Copy out each line of the data below in which the string "input" appears.

**Information provided**
--------------------------------------------------

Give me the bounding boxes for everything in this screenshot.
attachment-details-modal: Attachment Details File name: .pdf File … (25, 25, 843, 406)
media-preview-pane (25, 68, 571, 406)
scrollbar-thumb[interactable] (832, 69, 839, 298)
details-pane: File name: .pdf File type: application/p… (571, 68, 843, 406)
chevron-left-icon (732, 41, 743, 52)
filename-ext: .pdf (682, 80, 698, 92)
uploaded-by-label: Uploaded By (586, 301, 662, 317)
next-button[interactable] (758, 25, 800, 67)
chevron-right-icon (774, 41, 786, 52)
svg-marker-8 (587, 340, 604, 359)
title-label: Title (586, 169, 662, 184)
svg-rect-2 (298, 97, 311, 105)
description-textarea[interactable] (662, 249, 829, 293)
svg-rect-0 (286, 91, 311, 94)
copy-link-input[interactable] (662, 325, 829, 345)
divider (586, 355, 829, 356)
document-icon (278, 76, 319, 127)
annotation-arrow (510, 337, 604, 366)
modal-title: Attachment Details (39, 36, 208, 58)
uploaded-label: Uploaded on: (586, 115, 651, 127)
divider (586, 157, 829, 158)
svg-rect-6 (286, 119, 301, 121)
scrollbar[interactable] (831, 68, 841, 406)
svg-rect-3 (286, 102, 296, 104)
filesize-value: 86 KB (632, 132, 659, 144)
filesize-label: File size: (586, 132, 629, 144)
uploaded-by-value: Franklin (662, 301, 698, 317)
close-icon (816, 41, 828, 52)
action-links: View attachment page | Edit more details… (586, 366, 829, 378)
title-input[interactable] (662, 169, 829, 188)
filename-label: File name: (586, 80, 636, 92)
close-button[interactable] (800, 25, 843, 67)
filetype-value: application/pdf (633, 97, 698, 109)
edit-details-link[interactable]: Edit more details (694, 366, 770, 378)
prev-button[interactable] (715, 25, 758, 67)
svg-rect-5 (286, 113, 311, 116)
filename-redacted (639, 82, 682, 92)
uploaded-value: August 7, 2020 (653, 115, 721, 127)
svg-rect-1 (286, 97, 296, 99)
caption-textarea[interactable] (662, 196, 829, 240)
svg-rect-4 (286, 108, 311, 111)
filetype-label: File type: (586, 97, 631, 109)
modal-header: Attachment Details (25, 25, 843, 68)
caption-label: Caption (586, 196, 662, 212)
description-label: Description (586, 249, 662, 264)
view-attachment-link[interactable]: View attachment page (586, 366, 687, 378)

--------------------------------------------------

**The answer**
copy-link-input[interactable] (662, 325, 829, 345)
title-input[interactable] (662, 169, 829, 188)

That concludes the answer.